[Data items]

▬▬▬▬▬▬

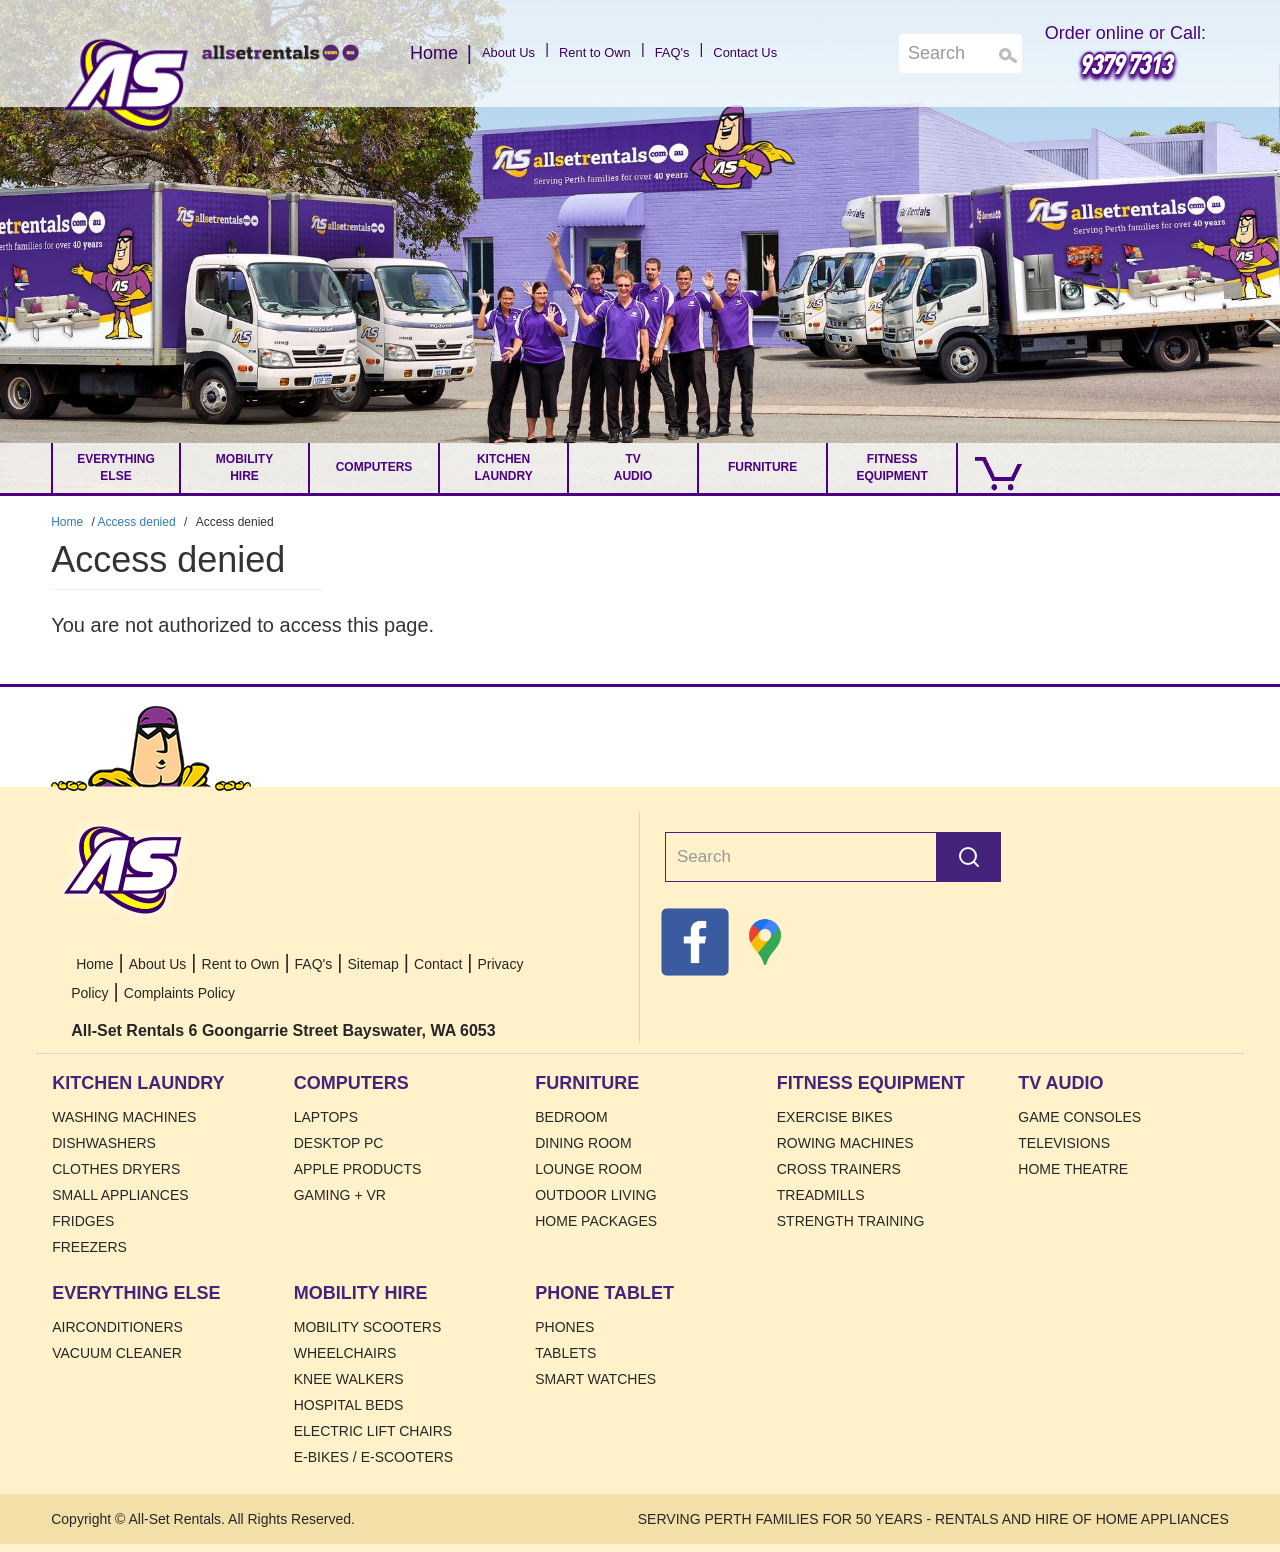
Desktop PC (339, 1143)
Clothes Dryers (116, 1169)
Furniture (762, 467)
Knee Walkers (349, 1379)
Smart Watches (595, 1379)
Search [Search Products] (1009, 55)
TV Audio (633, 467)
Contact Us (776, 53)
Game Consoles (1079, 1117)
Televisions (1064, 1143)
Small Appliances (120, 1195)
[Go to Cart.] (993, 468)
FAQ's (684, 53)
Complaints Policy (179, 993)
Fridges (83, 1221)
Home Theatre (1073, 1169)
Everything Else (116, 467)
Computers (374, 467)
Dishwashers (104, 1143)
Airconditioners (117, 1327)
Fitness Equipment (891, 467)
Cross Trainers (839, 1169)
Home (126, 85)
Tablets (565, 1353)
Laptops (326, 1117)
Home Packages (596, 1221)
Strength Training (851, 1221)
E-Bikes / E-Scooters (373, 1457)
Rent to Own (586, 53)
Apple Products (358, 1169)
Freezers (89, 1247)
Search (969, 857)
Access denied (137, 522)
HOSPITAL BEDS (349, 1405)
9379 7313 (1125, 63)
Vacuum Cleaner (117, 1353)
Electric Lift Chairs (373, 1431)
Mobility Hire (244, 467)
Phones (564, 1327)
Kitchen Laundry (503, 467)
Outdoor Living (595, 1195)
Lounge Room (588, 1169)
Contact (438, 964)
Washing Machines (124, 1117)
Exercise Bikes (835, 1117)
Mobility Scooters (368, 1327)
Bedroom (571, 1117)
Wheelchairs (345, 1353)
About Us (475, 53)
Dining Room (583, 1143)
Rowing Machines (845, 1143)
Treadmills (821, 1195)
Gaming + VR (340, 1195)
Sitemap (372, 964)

▬▬▬▬▬▬

ABOUT THIS EXERCISE:
Scan the entries above and return each line that holds "Scooters".

TASK ANSWER:
E-Bikes / E-Scooters (373, 1457)
Mobility Scooters (368, 1327)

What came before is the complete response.